▶ Your task
Within the listing below, locate all lines containing the word "Slovenskej". Copy each one.

Supplied information Start Marker

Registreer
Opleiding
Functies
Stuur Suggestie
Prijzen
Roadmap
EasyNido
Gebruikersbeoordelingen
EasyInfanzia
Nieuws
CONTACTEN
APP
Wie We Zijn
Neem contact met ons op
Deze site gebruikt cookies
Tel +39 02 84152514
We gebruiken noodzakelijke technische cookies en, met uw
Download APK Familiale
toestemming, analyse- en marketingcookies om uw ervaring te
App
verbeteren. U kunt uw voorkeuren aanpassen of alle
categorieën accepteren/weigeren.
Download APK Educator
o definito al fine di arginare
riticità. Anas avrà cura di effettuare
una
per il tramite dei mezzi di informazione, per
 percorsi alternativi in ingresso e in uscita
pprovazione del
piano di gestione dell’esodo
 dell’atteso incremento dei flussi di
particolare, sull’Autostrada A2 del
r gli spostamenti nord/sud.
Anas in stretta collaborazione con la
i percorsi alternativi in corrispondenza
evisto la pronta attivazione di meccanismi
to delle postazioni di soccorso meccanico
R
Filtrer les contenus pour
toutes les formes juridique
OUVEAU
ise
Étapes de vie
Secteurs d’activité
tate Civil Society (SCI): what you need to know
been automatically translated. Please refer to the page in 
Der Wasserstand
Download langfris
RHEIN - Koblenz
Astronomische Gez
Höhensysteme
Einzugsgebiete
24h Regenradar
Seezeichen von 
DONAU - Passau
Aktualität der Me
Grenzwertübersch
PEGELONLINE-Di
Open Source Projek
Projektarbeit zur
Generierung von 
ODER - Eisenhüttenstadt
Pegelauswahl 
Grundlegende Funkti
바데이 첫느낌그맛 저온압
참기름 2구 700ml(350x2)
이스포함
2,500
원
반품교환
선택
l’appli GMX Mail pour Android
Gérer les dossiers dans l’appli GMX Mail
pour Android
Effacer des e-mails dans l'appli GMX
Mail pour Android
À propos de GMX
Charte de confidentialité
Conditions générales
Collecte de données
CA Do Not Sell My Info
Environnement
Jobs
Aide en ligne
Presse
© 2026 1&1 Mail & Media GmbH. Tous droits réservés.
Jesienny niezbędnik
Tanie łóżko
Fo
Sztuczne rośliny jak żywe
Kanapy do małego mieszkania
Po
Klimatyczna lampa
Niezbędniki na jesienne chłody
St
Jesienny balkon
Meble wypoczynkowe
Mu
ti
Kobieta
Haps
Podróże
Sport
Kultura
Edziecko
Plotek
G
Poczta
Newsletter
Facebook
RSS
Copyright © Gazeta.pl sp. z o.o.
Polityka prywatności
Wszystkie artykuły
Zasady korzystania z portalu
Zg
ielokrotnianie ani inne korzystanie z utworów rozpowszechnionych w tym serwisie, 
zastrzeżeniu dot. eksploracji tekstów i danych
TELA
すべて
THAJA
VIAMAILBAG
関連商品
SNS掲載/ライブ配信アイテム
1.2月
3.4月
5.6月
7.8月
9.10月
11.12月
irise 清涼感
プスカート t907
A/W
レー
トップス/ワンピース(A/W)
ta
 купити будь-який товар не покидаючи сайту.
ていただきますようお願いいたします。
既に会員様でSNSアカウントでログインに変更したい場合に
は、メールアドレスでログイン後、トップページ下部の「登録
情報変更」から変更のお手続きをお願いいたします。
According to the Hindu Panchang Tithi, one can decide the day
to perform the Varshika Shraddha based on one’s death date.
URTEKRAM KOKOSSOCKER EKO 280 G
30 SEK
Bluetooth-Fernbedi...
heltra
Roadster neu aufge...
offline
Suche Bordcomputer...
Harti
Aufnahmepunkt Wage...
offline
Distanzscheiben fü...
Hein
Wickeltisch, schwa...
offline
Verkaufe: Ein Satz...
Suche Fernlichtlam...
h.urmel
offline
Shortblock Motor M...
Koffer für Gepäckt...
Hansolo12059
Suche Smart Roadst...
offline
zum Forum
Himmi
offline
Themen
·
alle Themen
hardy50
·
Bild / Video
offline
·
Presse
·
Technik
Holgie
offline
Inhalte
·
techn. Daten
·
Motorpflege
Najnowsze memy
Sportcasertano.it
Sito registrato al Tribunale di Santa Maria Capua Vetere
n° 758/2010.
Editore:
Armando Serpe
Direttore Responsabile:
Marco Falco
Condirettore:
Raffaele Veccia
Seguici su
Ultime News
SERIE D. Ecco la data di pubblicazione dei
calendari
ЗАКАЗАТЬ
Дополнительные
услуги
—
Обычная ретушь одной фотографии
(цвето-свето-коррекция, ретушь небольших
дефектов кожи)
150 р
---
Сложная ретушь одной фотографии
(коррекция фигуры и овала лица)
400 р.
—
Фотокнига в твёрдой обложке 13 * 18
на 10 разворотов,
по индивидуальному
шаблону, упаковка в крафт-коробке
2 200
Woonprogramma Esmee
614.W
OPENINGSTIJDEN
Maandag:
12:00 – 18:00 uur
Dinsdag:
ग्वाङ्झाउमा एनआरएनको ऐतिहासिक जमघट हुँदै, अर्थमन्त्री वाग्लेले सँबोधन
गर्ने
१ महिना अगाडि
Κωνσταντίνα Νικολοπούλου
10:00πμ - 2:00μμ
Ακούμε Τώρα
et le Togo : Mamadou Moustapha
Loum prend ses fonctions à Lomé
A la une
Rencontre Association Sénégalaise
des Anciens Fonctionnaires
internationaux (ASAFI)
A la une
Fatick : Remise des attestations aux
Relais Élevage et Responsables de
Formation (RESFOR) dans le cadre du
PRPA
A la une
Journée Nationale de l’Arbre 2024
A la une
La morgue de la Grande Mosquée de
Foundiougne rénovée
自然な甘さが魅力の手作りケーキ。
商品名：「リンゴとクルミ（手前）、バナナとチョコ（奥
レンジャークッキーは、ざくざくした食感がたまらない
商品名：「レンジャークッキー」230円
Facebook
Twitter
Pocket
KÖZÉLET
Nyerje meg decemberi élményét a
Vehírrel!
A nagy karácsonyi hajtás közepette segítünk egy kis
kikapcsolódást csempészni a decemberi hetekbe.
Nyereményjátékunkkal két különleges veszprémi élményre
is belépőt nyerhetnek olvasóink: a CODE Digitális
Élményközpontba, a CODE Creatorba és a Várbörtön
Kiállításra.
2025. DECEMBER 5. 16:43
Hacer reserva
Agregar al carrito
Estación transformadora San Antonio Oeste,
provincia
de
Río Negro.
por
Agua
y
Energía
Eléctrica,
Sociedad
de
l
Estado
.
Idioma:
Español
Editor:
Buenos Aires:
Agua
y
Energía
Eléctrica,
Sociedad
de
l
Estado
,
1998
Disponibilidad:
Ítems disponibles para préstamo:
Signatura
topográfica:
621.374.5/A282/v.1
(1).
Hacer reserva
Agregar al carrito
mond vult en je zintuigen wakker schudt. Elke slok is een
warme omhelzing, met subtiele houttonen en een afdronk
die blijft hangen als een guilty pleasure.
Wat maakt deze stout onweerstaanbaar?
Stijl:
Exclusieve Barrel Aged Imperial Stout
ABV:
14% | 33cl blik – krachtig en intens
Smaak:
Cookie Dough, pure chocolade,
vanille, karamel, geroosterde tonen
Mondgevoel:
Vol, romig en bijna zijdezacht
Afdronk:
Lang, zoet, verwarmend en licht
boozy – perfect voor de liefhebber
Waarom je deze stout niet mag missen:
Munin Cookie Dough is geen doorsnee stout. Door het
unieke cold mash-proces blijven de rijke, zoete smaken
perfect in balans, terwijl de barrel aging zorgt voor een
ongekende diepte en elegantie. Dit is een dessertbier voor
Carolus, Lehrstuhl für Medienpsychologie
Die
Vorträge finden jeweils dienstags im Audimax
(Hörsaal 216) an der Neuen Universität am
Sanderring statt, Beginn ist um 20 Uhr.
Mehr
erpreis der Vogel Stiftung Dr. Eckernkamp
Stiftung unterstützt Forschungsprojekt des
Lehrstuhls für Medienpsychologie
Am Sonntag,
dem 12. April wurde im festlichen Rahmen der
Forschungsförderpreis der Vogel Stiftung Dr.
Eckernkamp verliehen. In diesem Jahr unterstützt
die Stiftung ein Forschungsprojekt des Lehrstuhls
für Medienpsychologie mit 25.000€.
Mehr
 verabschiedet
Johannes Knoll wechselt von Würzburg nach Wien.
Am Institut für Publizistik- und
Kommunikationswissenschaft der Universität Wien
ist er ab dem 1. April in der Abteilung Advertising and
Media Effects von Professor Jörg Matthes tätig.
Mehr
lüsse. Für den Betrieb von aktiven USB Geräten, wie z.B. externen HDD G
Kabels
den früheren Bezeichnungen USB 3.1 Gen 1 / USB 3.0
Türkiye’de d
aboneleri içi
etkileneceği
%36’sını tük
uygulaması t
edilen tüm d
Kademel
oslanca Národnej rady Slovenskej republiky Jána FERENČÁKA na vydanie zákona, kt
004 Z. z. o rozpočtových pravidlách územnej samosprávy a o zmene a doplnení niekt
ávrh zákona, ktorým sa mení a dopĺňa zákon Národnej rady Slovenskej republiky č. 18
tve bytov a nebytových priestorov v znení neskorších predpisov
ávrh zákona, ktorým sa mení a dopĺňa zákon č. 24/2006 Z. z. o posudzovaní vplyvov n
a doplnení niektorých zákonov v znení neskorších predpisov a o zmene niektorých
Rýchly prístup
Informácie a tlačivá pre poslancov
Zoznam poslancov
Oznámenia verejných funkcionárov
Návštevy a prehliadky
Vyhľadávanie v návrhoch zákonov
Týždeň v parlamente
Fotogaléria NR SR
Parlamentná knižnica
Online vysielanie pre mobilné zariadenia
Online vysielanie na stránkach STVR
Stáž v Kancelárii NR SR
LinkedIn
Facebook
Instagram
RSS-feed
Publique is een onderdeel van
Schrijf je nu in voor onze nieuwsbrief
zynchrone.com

Supplied information End Marker

▶ Final answer
oslanca Národnej rady Slovenskej republiky Jána FERENČÁKA na vydanie zákona, kt
ávrh zákona, ktorým sa mení a dopĺňa zákon Národnej rady Slovenskej republiky č. 18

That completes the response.